Members of Friends of Brook Park canoe on the Harlem River, but it's not easy to get to the shore. That may change.

The Harlem River was once one of the city’s great playgrounds: colorful boathouses dotted its banks; riders on horseback promenaded and raced along the Manhattan shore; the bluffs above the river were home to an amusement park, as well as the Polo Grounds, which later became the home of the New York Giants, and, of course, to Yankee Stadium.

As the river was industrialized, though New Yorkers turned their backs on the Harlem.  Now, with much of the industry gone, Bronxites hope to reclaim the river.

For years, organizations like Friends of Brook Park and the Bronx Council on Environmental Quality have looked at the Harlem and seen a necklace of green the length of the borough. A greenway would connect existing parks, like Mill Pond and Roberto Clemente, along with new parks built on unused land.  Some of them would include fishing piers, places to launch kayaks and canoes, eco-classrooms and gardens.

Pie in the sky? Not really. To see the future, just look at the Bronx River. Not so long ago, it was an open sewer and garbage dump. Today, thanks to the hard work of volunteers whose efforts led to the formation of the Bronx River Alliance and the investment of millions of federal dollars, wildlife has returned, fish thrive, ospreys soar and egrets nest. People play in new parks, stroll and bicycle on the shore and canoe in the water.

Five years ago, Harry Bubbins of Friends of Brook Park urged the formation of a Harlem River Alliance, drawing on the experience of the Bronx River Alliance. Now the federal government has given advocates’ efforts a boost.

Last month, Secretary of the Interior Ken Salazar visited Roberto Clemente State Park to announce that the Harlem River would be one of a hundred projects nationwide aimed at restoring neglected rivers to the people who live near them. Rep. Jose Serrano, the chief benefactor of the Bronx River, who accompanied the secretary, pointed to the lessons of the Bronx River.

There are plenty of obstacles. Ways have to be found for a greenway to wind through or around a maze of industrial facilities. The city or state will have to seize junk yards. Thusfar, the state has not even been persuaded to designate the Harlem a sensitive area protected for recreation, turning down a request to do so from the Bronx Council on Environmental Quality in a blizzard of bureaucratic initials.

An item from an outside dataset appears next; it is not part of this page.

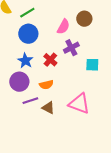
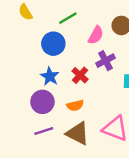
green line: (27, 13) -> (68, 18), moved
purple line: (30, 101) -> (44, 131), moved
brown triangle: (48, 108) -> (78, 133), size x1.5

The city’s 2009 Lower Concourse rezoning, which envisions riverside promenades, has yet to attract the development that would yield them, and the boundaries of the newly-zoned area left out the southern end of Park Avenue, where Friends of Brook Park hopes to see a boat launch built.

But the pledge of federal assistance is a game-changer. The Bronx Council on Environmental Quality, which completed a comprehensive plan for a Harlem River Greenway from Highbridge to Spuyten Duyvil four years ago, has also formed a Harlem River Working Group, which has enlisted community organizations and parks groups the length of the river. Energized by Salazar’s visit, it envisions the Harlem Greenway joining the South Bronx Greenway at the bridge to Randalls Island, says its coordinator, Chauncy Young.

The effort to revive the Harlem River can bring jobs and economic development opportunities to the area, give Mott Haven residents a larger role in deciding how waterfront development will proceed once the economy improves and, above all, offer parks-starved Bronx communities a place where they can find beauty and ease at their doorstep.